#### [WHAT IS EXPECTED]
Below are the entries to work from; restate word for word the portion that opens with the line containing "Boxo versions 0.6.0" and closes with the line containing "offers a diverse", keeping both.

(INPUT MATERIAL Opens)

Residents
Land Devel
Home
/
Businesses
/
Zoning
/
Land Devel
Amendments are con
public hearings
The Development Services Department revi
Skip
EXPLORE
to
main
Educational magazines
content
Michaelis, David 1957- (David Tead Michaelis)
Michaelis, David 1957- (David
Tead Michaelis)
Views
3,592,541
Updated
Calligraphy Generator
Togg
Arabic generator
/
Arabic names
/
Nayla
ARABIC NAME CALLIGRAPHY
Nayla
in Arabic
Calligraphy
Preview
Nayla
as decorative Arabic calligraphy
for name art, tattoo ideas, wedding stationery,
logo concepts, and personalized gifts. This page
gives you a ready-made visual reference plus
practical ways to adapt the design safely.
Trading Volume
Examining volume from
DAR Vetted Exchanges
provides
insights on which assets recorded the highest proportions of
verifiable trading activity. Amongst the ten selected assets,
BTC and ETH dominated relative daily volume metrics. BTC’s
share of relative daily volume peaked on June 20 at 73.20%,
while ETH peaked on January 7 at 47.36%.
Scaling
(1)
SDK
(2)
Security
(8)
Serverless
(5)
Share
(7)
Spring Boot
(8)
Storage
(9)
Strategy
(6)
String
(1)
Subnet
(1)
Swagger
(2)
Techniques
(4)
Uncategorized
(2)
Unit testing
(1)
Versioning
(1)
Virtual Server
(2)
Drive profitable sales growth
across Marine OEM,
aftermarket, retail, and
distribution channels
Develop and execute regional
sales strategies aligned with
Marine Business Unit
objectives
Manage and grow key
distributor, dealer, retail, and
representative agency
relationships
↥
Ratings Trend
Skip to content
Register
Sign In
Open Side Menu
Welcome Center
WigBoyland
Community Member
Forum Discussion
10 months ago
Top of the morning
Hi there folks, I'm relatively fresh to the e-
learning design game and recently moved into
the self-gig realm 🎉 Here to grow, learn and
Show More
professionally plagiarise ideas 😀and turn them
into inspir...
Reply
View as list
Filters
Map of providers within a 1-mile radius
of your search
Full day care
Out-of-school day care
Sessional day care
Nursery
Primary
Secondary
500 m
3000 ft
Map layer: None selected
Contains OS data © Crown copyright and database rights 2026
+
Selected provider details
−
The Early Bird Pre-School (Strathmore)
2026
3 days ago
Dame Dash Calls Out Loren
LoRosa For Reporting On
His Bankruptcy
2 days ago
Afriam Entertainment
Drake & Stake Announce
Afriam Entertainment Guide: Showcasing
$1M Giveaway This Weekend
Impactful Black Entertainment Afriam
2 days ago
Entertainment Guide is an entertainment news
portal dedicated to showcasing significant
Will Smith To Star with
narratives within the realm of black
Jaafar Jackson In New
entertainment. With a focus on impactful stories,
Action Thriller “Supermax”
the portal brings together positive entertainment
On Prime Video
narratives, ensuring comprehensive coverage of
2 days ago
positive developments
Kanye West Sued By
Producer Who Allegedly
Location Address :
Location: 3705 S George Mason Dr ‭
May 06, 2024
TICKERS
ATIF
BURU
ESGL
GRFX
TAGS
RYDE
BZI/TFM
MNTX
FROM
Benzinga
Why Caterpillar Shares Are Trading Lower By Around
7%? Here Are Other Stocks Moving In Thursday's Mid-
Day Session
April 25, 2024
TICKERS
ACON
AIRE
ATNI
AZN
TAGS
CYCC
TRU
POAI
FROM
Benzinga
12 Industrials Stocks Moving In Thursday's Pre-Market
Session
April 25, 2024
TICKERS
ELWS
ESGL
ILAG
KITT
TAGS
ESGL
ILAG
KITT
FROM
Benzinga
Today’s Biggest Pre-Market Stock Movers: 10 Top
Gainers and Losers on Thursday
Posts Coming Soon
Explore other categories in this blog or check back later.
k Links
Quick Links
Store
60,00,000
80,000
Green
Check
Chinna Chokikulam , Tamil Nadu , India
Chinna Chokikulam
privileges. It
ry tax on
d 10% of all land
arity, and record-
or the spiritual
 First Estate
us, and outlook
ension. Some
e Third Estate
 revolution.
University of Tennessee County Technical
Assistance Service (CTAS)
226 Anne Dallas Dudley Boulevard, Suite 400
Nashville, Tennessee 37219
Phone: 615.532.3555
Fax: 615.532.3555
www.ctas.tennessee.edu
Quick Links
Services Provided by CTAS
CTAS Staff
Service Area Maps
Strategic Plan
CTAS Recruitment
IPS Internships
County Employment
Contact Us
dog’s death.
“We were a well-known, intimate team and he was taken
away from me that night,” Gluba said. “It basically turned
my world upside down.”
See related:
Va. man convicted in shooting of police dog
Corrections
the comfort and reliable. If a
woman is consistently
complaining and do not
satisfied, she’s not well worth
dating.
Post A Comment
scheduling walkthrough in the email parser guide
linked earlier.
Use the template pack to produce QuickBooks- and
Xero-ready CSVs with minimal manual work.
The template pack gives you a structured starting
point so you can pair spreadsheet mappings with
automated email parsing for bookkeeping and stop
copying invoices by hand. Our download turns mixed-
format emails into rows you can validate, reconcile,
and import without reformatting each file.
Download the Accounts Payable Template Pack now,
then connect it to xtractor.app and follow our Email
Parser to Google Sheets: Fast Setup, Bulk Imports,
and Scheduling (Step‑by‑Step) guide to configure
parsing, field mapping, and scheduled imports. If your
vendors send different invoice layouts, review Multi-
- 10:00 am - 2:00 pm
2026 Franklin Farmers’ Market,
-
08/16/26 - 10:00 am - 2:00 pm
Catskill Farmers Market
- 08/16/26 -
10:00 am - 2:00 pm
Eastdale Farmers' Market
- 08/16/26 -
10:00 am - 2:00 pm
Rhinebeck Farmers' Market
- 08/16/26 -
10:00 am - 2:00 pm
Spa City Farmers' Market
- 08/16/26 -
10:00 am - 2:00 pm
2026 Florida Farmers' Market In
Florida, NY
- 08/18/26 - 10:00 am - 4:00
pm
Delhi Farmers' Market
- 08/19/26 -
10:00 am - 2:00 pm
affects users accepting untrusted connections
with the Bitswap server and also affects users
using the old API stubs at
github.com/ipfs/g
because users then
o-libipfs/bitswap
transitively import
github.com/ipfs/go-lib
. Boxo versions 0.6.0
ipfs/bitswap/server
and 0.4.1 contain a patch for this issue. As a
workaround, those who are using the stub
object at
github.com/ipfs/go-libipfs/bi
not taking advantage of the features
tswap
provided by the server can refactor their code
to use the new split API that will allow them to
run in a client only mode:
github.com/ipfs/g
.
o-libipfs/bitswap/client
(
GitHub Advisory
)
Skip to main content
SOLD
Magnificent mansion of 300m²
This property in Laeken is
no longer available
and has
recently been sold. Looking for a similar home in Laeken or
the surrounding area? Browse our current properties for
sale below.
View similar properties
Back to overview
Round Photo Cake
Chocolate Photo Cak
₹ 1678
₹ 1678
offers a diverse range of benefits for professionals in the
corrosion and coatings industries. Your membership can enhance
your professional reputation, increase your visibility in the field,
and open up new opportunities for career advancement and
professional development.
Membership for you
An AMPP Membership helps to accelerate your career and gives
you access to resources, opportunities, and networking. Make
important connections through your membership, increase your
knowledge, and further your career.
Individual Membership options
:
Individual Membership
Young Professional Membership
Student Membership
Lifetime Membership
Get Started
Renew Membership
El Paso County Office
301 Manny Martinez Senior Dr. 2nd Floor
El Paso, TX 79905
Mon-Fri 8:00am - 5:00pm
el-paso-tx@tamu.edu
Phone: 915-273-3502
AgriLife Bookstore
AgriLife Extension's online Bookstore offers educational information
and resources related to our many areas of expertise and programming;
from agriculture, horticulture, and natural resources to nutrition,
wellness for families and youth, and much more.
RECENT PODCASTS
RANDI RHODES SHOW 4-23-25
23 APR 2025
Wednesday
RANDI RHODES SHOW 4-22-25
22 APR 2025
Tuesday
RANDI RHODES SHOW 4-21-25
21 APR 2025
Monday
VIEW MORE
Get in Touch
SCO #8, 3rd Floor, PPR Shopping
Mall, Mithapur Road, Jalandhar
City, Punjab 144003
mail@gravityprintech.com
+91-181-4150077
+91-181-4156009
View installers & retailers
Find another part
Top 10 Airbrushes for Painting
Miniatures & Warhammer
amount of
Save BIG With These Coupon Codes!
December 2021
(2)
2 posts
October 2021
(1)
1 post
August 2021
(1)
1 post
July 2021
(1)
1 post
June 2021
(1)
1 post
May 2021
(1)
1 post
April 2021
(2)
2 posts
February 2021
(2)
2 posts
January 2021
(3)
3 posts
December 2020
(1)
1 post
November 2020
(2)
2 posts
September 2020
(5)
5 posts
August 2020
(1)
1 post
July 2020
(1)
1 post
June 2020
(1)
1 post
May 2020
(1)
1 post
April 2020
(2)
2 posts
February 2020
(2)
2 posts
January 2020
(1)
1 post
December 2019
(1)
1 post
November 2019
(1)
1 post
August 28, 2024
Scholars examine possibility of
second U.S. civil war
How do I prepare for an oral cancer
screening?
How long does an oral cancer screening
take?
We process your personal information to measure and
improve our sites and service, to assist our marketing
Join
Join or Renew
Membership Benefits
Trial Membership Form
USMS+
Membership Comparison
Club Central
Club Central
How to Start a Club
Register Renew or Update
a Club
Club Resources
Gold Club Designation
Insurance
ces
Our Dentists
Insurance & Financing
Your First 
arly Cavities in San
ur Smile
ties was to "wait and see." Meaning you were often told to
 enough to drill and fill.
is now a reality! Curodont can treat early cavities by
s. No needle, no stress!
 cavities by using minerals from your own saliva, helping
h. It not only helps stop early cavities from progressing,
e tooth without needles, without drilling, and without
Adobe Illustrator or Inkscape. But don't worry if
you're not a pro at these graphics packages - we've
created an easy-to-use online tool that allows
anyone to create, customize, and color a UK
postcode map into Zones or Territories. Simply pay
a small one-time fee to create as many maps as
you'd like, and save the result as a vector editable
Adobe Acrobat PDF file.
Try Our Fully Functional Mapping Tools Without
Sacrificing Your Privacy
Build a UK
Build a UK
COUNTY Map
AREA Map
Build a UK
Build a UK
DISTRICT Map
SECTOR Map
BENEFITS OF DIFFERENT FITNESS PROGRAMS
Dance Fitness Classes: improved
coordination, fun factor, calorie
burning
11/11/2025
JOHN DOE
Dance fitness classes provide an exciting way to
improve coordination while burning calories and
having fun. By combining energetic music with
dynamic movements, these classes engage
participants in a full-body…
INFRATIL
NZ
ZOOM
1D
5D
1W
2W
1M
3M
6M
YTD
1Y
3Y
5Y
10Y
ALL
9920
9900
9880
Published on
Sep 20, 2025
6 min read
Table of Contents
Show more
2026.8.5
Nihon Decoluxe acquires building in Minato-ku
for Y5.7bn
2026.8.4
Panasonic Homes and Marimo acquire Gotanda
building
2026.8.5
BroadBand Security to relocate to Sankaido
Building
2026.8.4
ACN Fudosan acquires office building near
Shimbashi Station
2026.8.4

(INPUT MATERIAL Closes)

#### [EXERCISE ANSWER]
. Boxo versions 0.6.0
ipfs/bitswap/server
and 0.4.1 contain a patch for this issue. As a
workaround, those who are using the stub
object at
github.com/ipfs/go-libipfs/bi
not taking advantage of the features
tswap
provided by the server can refactor their code
to use the new split API that will allow them to
run in a client only mode:
github.com/ipfs/g
.
o-libipfs/bitswap/client
(
GitHub Advisory
)
Skip to main content
SOLD
Magnificent mansion of 300m²
This property in Laeken is
no longer available
and has
recently been sold. Looking for a similar home in Laeken or
the surrounding area? Browse our current properties for
sale below.
View similar properties
Back to overview
Round Photo Cake
Chocolate Photo Cak
₹ 1678
₹ 1678
offers a diverse range of benefits for professionals in the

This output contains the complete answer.